Monday, April 27, 2009

Perl

I have just been on a two day training course which introduces the basics of Perl. I've heard good things about it before, and I get paid for doing it, so I said why not. Turns out, its actually incredibly useful. They have tried to make it as OS independent as possible (eg: chomp() strips off the appropriate end line characters whether you are on Windows or Linux, etc).

Also, the regular expressions engine make it very nice to parse text. I also discovered a regular expression checker tool, which has a nice GUI that can help you come up with regular expressions by showing what they match. You can provide a regex, and a input string. The variables in the lower pane actually show you what your regex matches. Very handy, and very useful.

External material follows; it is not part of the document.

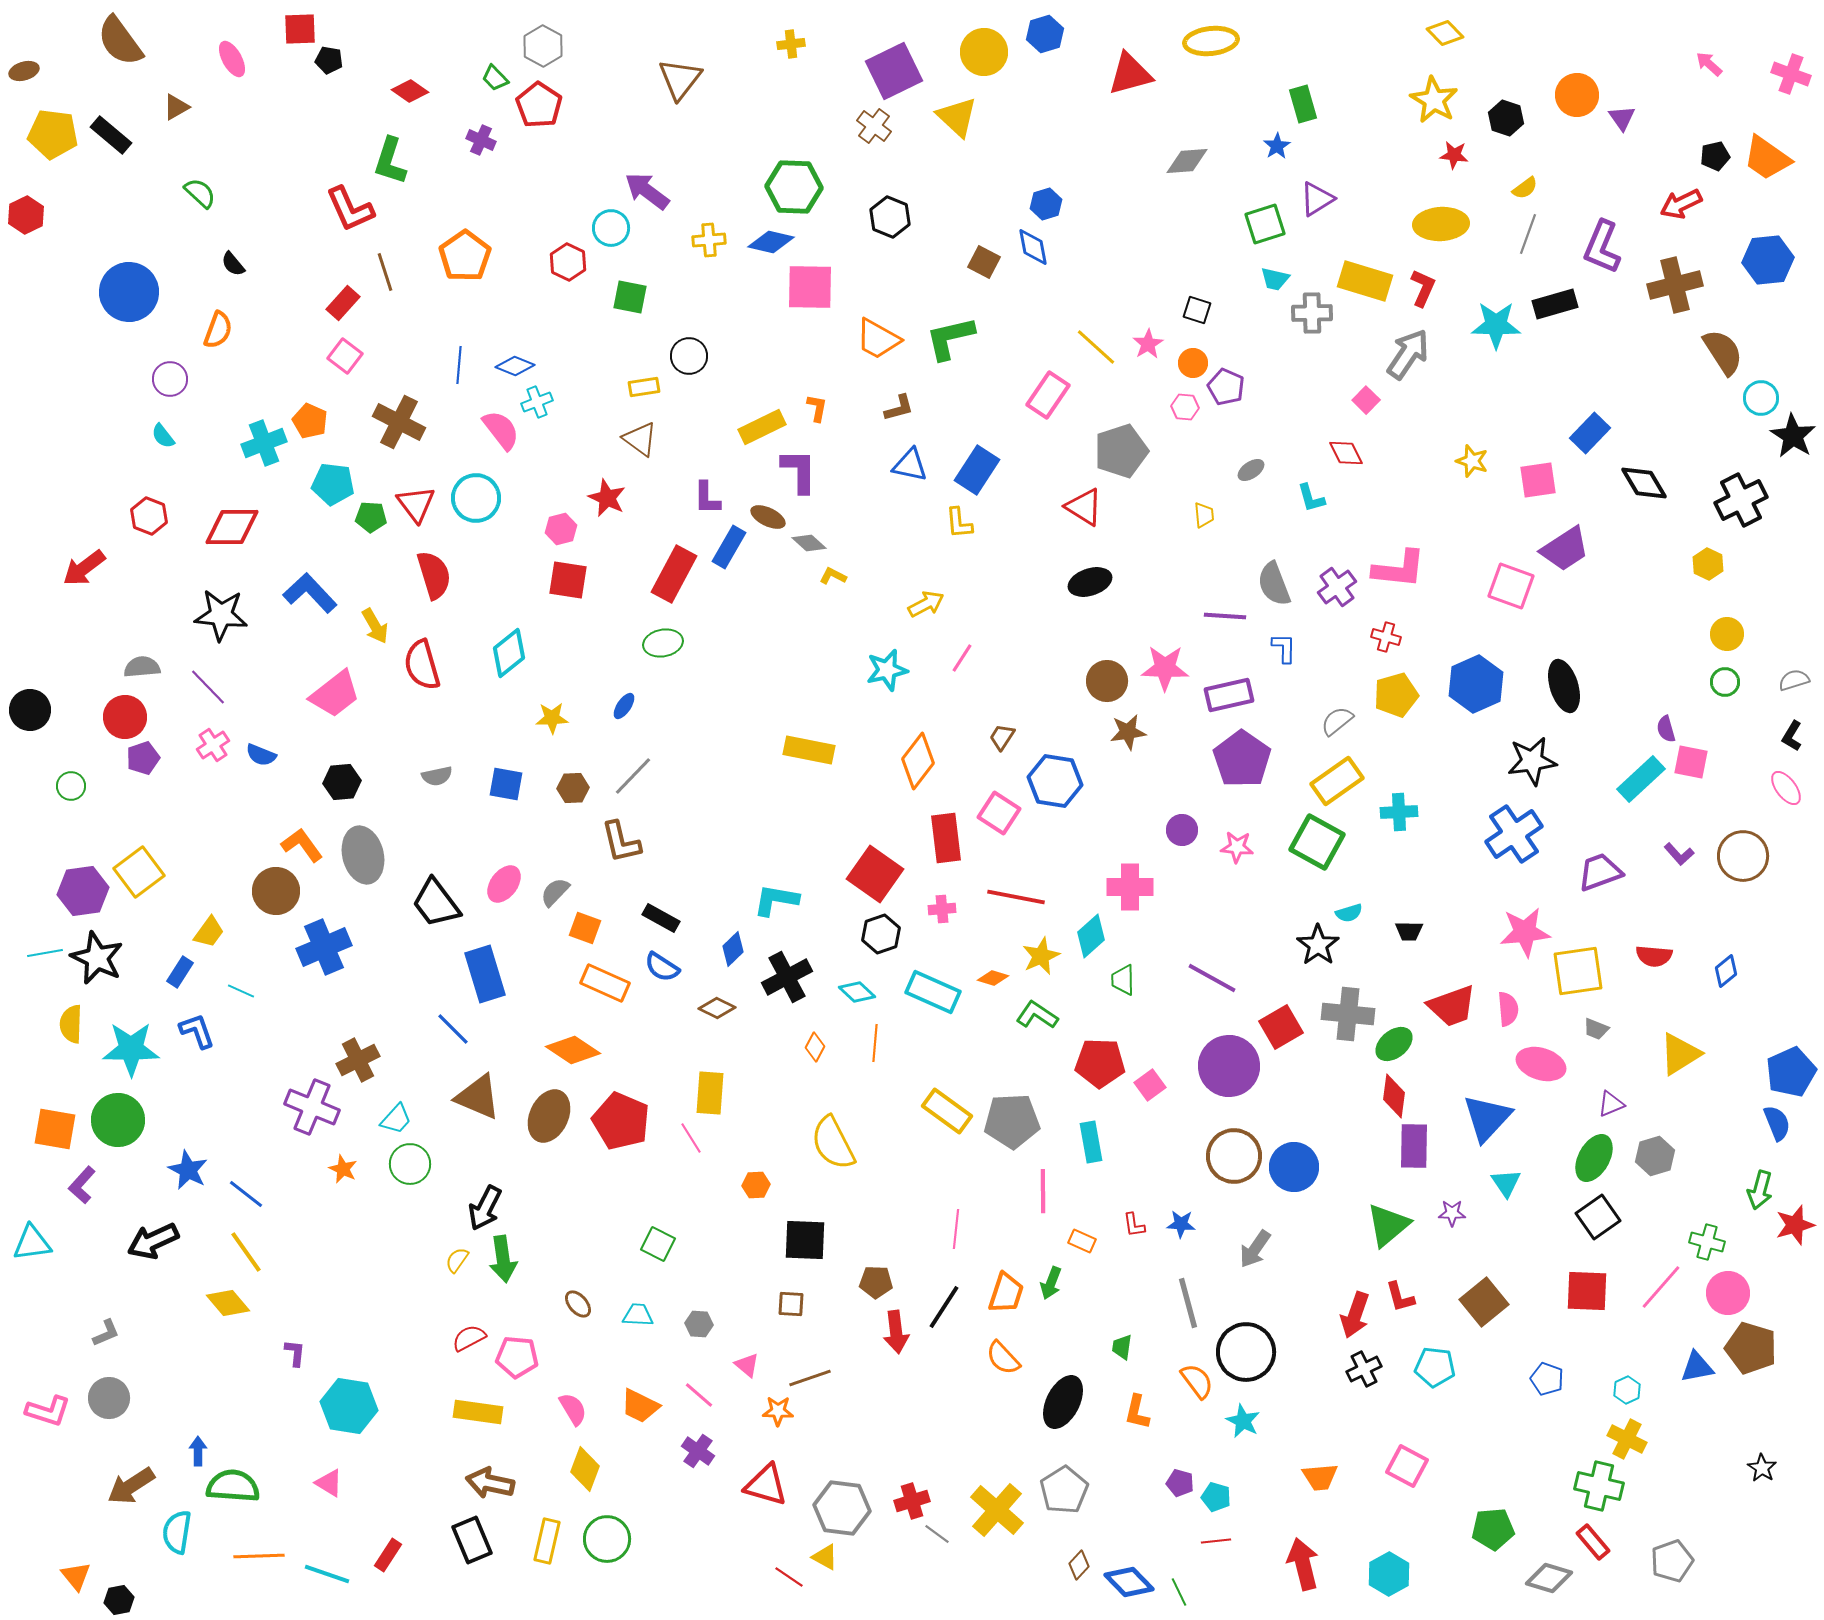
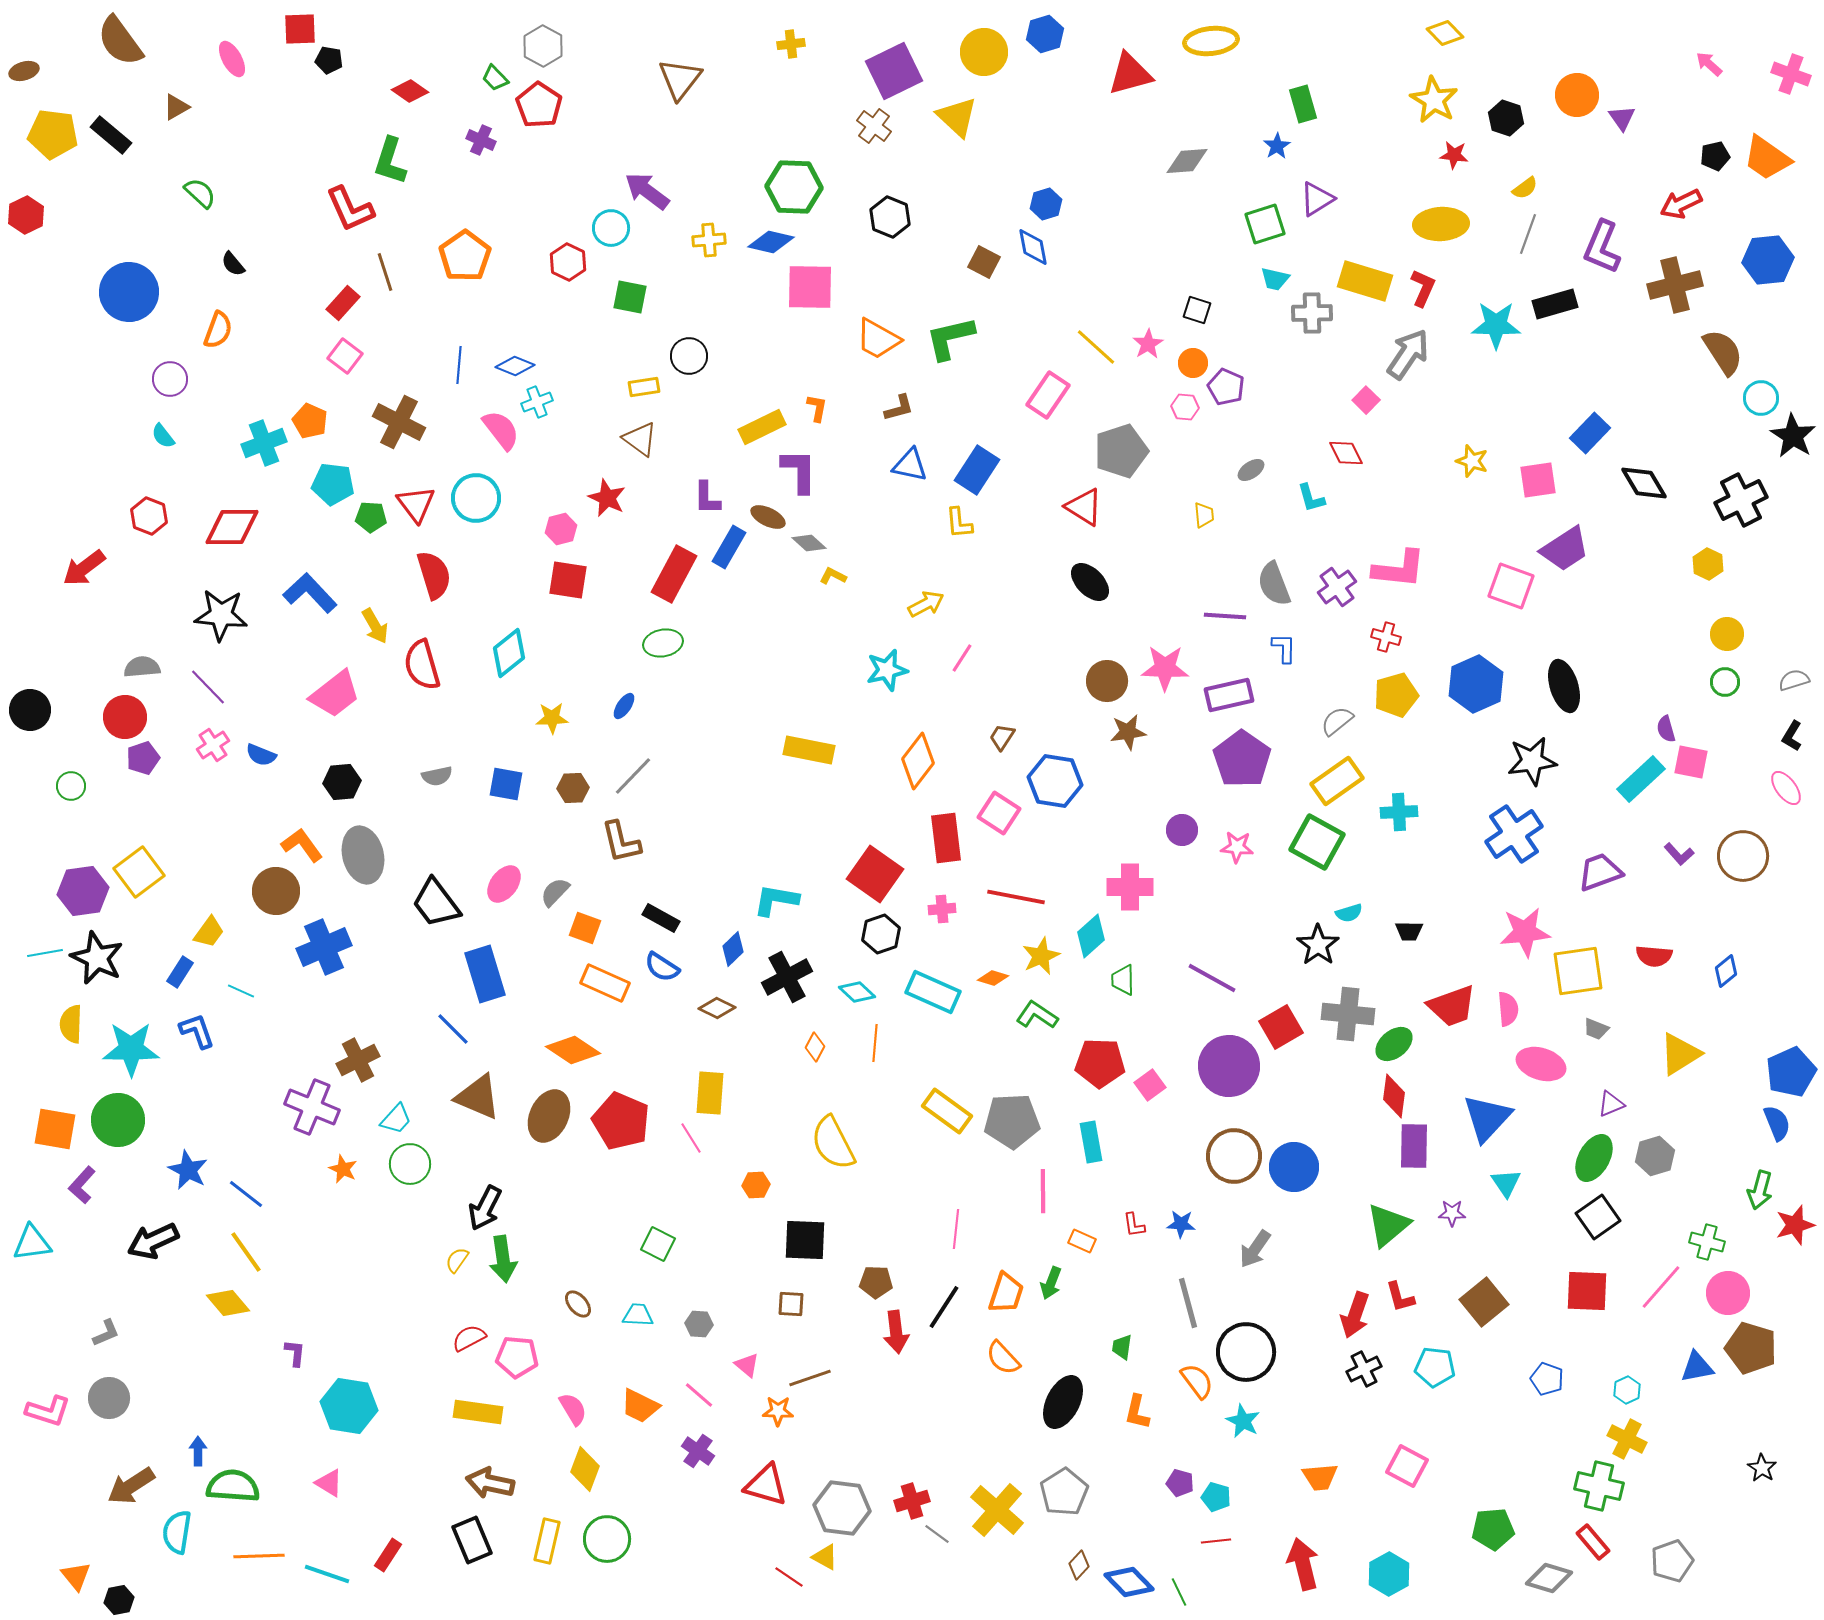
black ellipse at (1090, 582): rotated 63 degrees clockwise
gray pentagon at (1064, 1490): moved 2 px down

I was surprised how quickly I could do some useful things, and in only two or three lines. I'm not the best programmer in the world, and it takes a notoriously long time for me to pick up on certain constructs, but I found the basics were very easy to pick up. Perl likes to pack a lot of functionality into a couple of short lines of code. It can look cryptic, but once you understand it, it's not so bad.

Having said that, it seems like if you don't use it regularly, you'll quickly forget certain elements. Some of the ideas/syntax for such things as hash tables, sort functions, $_, file I/O, can easily be forgotten if you don't use them regularly I'd say.